§ **About this exercise**:
Your answer should be the records below, repeated exactly as they stand.

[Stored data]
────────────────────

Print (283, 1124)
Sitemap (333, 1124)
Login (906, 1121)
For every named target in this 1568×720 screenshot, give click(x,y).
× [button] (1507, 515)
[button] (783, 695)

────────────────────

§ **Solved exercise**:
Print (283, 1124)
Sitemap (333, 1124)
Login (906, 1121)
For every named target in this 1568×720 screenshot, give click(x,y).
× [button] (1507, 515)
[button] (783, 695)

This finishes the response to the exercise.